俺はついつい驚いてボーっとソレを見ていたがついついボーっとしすぎた。
「ツ!」
拳銃をずっと両手で持っていたからそのままソレに向けて照準を合わせて撃とうと、した瞬間ソレは横に跳ねた。その動きはまるで虫のようだった。
「クソがッ!」
ソレが右に行けばソレを追って右に照準を合わせ、左にまた行けば目で追って左に照準を合わせるが、ソレの動きが機敏で物凄く速くて目で追いつくのがやっとだ。
撃ちたくても相手が速くて狙いが定められない。まるで、バカにされてるようだ。こんちきしょうっ。
内心どれだけモヤモヤしようとアレが止まってくれることもなく、はっきり言って腹立たしい。
ちくしょう。
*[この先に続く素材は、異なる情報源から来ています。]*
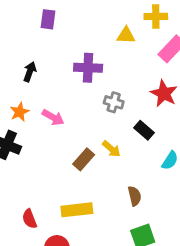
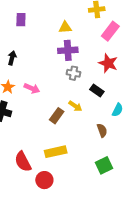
yellow triangle: (126, 35) -> (65, 27), moved
purple cross: (88, 68) -> (68, 50), moved
brown semicircle: (135, 196) -> (102, 130), moved
red semicircle: (29, 219) -> (23, 162), size x1.5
このままやってても時間の無駄だ。
「あぁ、もうこんちきしょう!」
俺はむしゃくしゃしてソレに向かって銃弾を放った。片手で撃つ時よりも衝撃は少なかったが想像よりかは大きかった。
放った銃弾はまっすぐ飛びソレが居る所まで飛んでいったが、ソレは弾丸が着弾するよりも速く別の場所に跳んでいった。
「あぁ、もう。クソが!クソが!クソが!クソが!クソが!クソが!クソが!・・・チッ!」
俺はともかくソレが行った場所に所かまわず引き金を引き、銃弾を吐きだした。
シリンダーは俺が引き金を引くごとにカチカチ回っていったが、少しして銃弾が出なくなった。弾切れだ。
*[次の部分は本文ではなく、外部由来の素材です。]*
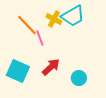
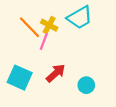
yellow cross: (54, 19) -> (49, 25), moved
pink line: (40, 38) -> (44, 41), turned 42

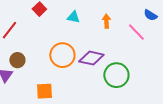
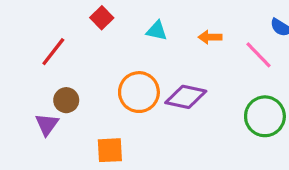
orange arrow: (106, 21) -> (210, 37), turned -88
green circle: (116, 75) -> (265, 116), moved

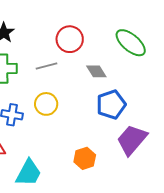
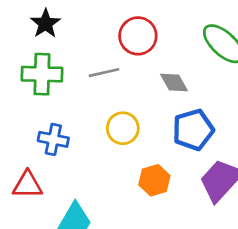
yellow circle: (46, 104) -> (123, 128), moved
orange hexagon: (85, 158) -> (154, 180), moved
俺は急いでシリンダーから殻薬莢を出し、ベルトに付けられた替えの弾丸を取り、シリンダーに入れた。
そして、その瞬間背後から物凄いスピードで近づいてきているのが分かる。
俺は左足を軸にして、右足を宙に上げて、思いっきり回転して、右足を回し蹴りの要領で後ろから飛びかかってきているソレの頭部に当て、吹き飛ばした。
「ウっ、ラァッ!」
ソレはさっきと同じ様に塀と地面の隙間に追いやられた。
「じゃあな」
俺はそれだけ言うと両手で構え、狙いを定めてソレに向かって銃弾を七発全て放った。
甲高い銃声の名残が辺りから消えて俺が壊したソレを見るとソレはもう赤黒い液体を出す水道に成り下がっていた。
計算通りだ。
頬が緩む。
銃弾をすべて吐き出し、新しいのに取り換える数十秒。そのうちにアレは間違いなく背後から接近してきて十字架の様な斧で一刀両断するはずだ。背後と言うのは最も警戒しにくいところ、だから、背後から確実に奇襲を行う。
そこまでわかっているのならあとは簡単。アレが近づいてくるのに合わせ蹴りを入れる。もしタイミングが合わなくてもまっすぐ飛んでくるのだから拳銃で打ち抜けばいいのだ。
つまり、タイミングが合わなくてもこっちが振り向くのが早ければ何とかはなるのだ。
だけど、やっぱり―――
「―――難しいな」
おもっていたよりも自分自身物凄く慌てていて焦ったし、アレもアレで想像よりも速く殺しにかかってきてビックリした。
それに、加えて右足も物凄く痛い。なんだ、こいつは俺の右半身に怨みでもあるのか。
「それにしても疲れたな」
俺は近くの壁に寄りかかって一応、弾を新しいのに変えた。
けれども、この夜に敵が来る事は一度もなかった。